What are then the proteins causing dementia and how many are there?
The main proteins causing dementia are:
- Tau – Includes different versions of tau.
- TDP-43 (TAR DNA binding protein 43) – Includes different versions of TDP-43.
Instead of having ~15 clinical dementia types, there are only 4 main types of proteins causing all dementias.
How can this be?
The reason for this is that proteins can overlap between different clinical types of dementia. This means that a protein accumulating can cause different symptoms, it just depends where it is accumulating the brain as it affects the functions in that brain region.
The classic example for this is Alzheimer’s disease. Alzheimer’s disease is caused by the confluence of two proteins – Amyloid and Tau. For most people in Alzheimer’s disease Amyloid and Tau emerge together in the hippocampus, causing the typical memory and orientation problems. However, Amyloid and Tau can also emerge in other brain regions causing very different symptoms. For example, Amyloid and Tau can emerge in the more posterior brain regions (the parietal and occipital lobes of the brain) causing symptoms with vision – or as the clinicians would define it Posterior Cortical Atrophy.
The key point to understand is that where these proteins accumulate in the brain will make a significant difference to the symptoms people with those proteins will have. They might present for example with memory or vision problems but actually, it is the same proteins which are causing these quite different symptoms. In essence, Posterior Cortical Atrophy is therefore a ‘visual symptom form’ of Alzheimer’s disease.
Is your head spinning? Do not worry, even experts in the field get confused between the overlaps and differences clinical and protein types of dementia.
The key point to remember is that all dementias – except vascular dementia – are caused by four different proteins (Amyloid, Tau, TDP-43, Alpha-synuclein). However, where in the brain these proteins accumulate will determine the clinical symptoms of dementia.
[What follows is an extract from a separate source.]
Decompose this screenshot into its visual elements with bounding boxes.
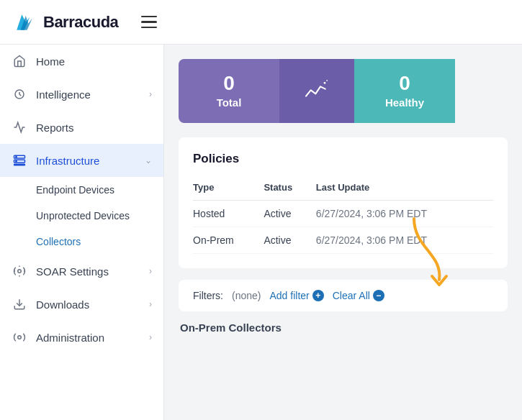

Does it really matter to classify dementias via clinical symptoms or proteins?
It does, as it depends how we treat dementia .
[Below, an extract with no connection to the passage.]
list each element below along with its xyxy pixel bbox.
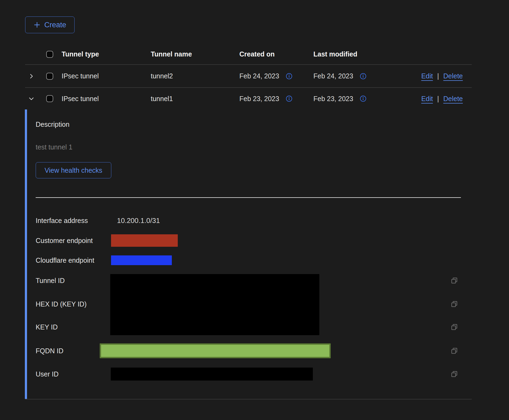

If we want to treat the symptoms of the disease, as most clinicians and healthcare professionals currently do, then the clinical subtypes are clearly more important. It is less relevant which proteins are underlying the clinical subtypes as we are more interested in alleviating the symptoms of the people with dementia.
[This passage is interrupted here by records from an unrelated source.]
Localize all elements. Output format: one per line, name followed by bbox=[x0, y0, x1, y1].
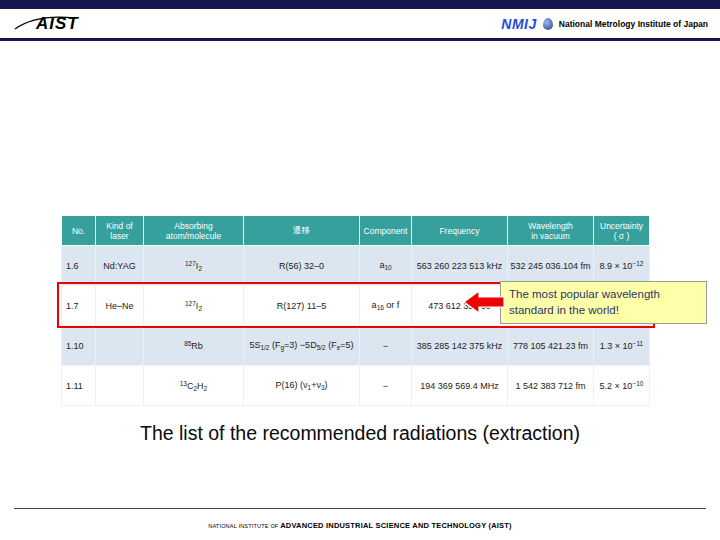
cell-absorbing-atom-molecule: 13C2H2 bbox=[144, 366, 244, 406]
column-header-component: Component bbox=[360, 216, 412, 246]
cell-component: − bbox=[360, 326, 412, 366]
header-bar: AIST NMIJ National Metrology Institute o… bbox=[0, 9, 720, 38]
cell-component: a10 bbox=[360, 246, 412, 286]
callout-box: The most popular wavelength standard in … bbox=[500, 281, 707, 324]
column-header-wavelength-in-vacuum: Wavelengthin vacuum bbox=[508, 216, 594, 246]
nmij-institute-name: National Metrology Institute of Japan bbox=[559, 19, 708, 29]
cell-component: − bbox=[360, 366, 412, 406]
table-row: 1.1085Rb5S1/2 (Fg=3) −5D5/2 (Fe=5)−385 2… bbox=[62, 326, 650, 366]
column-header-uncertainty: Uncertainty( σ ) bbox=[594, 216, 650, 246]
column-header-transition: 遷移 bbox=[244, 216, 360, 246]
footer-divider bbox=[14, 508, 706, 509]
cell-frequency: 563 260 223 513 kHz bbox=[412, 246, 508, 286]
cell-absorbing-atom-molecule: 127I2 bbox=[144, 246, 244, 286]
cell-kind-of-laser: He–Ne bbox=[96, 286, 144, 326]
cell-kind-of-laser bbox=[96, 326, 144, 366]
cell-uncertainty: 1.3 × 10−11 bbox=[594, 326, 650, 366]
cell-uncertainty: 5.2 × 10−10 bbox=[594, 366, 650, 406]
cell-wavelength-in-vacuum: 1 542 383 712 fm bbox=[508, 366, 594, 406]
nmij-emblem-icon bbox=[543, 18, 553, 30]
cell-absorbing-atom-molecule: 85Rb bbox=[144, 326, 244, 366]
aist-logo: AIST bbox=[12, 13, 79, 35]
slide-caption: The list of the recommended radiations (… bbox=[0, 422, 720, 445]
nmij-logo-text: NMIJ bbox=[501, 16, 536, 32]
table-row: 1.1113C2H2P(16) (ν1+ν3)−194 369 569.4 MH… bbox=[62, 366, 650, 406]
callout-text: The most popular wavelength standard in … bbox=[509, 287, 698, 318]
footer-institute-prefix: NATIONAL INSTITUTE OF bbox=[208, 523, 280, 529]
nmij-block: NMIJ National Metrology Institute of Jap… bbox=[501, 16, 708, 32]
cell-wavelength-in-vacuum: 778 105 421.23 fm bbox=[508, 326, 594, 366]
cell-transition: 5S1/2 (Fg=3) −5D5/2 (Fe=5) bbox=[244, 326, 360, 366]
cell-no: 1.6 bbox=[62, 246, 96, 286]
cell-wavelength-in-vacuum: 532 245 036.104 fm bbox=[508, 246, 594, 286]
cell-component: a16 or f bbox=[360, 286, 412, 326]
cell-transition: R(127) 11–5 bbox=[244, 286, 360, 326]
aist-logo-text: AIST bbox=[36, 14, 79, 34]
table-row: 1.6Nd:YAG127I2R(56) 32–0a10563 260 223 5… bbox=[62, 246, 650, 286]
cell-absorbing-atom-molecule: 127I2 bbox=[144, 286, 244, 326]
footer-institute-name: ADVANCED INDUSTRIAL SCIENCE AND TECHNOLO… bbox=[280, 521, 512, 530]
cell-frequency: 194 369 569.4 MHz bbox=[412, 366, 508, 406]
cell-transition: R(56) 32–0 bbox=[244, 246, 360, 286]
header-rule bbox=[0, 38, 720, 41]
cell-no: 1.11 bbox=[62, 366, 96, 406]
cell-uncertainty: 8.9 × 10−12 bbox=[594, 246, 650, 286]
cell-frequency: 385 285 142 375 kHz bbox=[412, 326, 508, 366]
column-header-kind-of-laser: Kind of laser bbox=[96, 216, 144, 246]
cell-kind-of-laser bbox=[96, 366, 144, 406]
column-header-frequency: Frequency bbox=[412, 216, 508, 246]
cell-no: 1.10 bbox=[62, 326, 96, 366]
table-header-row: No.Kind of laserAbsorbing atom/molecule遷… bbox=[62, 216, 650, 246]
cell-no: 1.7 bbox=[62, 286, 96, 326]
cell-kind-of-laser: Nd:YAG bbox=[96, 246, 144, 286]
column-header-no: No. bbox=[62, 216, 96, 246]
footer-logo-text: NATIONAL INSTITUTE OF ADVANCED INDUSTRIA… bbox=[0, 514, 720, 532]
arrow-left-icon bbox=[462, 288, 506, 316]
cell-transition: P(16) (ν1+ν3) bbox=[244, 366, 360, 406]
column-header-absorbing-atom-molecule: Absorbing atom/molecule bbox=[144, 216, 244, 246]
top-navy-bar bbox=[0, 0, 720, 9]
However, for scientists who develop new treatments for dementia, the clinical types of dementia are less relevant, as they want to treat the underlying proteins causing these symptoms. Most scientific treatment approaches are to slow down or stop the proteins accumulating for the different dementias, so it is more important to know which proteins are accumulating in people with the disease than their clinical symptoms.
Classifying dementia via clinical symptoms or proteins is, therefore, ‘different sides of the same coin’ – though admittedly 15 clinical sides versus 4 proteins sides. Both classifications are valid approaches but with very different purposes.
We can see that historically there has been and still is a stronger emphasis on the clinical types of dementia. However, the ground is shifting as classifying or diagnosing dementia by the underlying proteins will become more relevant in the near future.
The main reasons are that currently blood tests are developed which can measure the underlying proteins in people at risk of dementia or with early symptoms. Further, virtually all new medication development for dementia targets the accumulating proteins of the difference dementias.
This raises the question as to whether in the future we will need the clinical classification of dementia at all if we can diagnose and treat dementia via the proteins. Clearly, this is a deliberately controversial question but knowing that there are key differences as to how we classify dementia should make clear that clinical and scientific approaches towards dementia can be very different.